**PROBLEM TO WORK ON:** In the entries below, find each line with the word "الذكاء" and return it.

**RECORDS TO USE:**

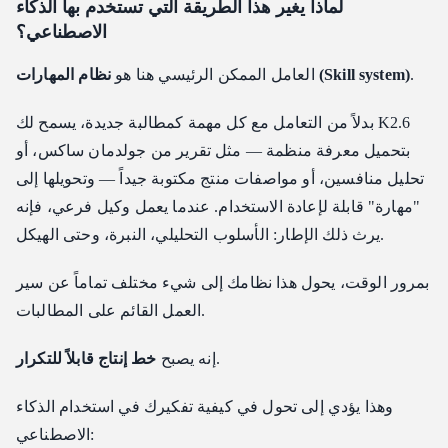
لماذا يغير هذا الطريقة التي تستخدم بها الذكاء
الاصطناعي؟
.
نظام المهارات (Skill system)
العامل الممكن الرئيسي هنا هو
بدلاً من التعامل مع كل مهمة كمطالبة جديدة، يسمح لك K2.6
بتحميل معرفة منظمة — مثل تقرير من جولدمان ساكس، أو
تحليل منافسين، أو مواصفات منتج مكتوبة جيداً — وتحويلها إلى
"مهارة" قابلة لإعادة الاستخدام. عندما يعمل وكيل فرعي، فإنه
يرث ذلك الإطار: الأسلوب التحليلي، النبرة، وحتى الهيكل.
بمرور الوقت، يحول هذا نظامك إلى شيء مختلف تماماً عن سير
العمل القائم على المطالبات.
.
إنه يصبح
خط إنتاج قابلاً للتكرار
وهذا يؤدي إلى تحول في كيفية تفكيرك في استخدام الذكاء
الاصطناعي:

**YOUR SOLUTION:**
لماذا يغير هذا الطريقة التي تستخدم بها الذكاء
وهذا يؤدي إلى تحول في كيفية تفكيرك في استخدام الذكاء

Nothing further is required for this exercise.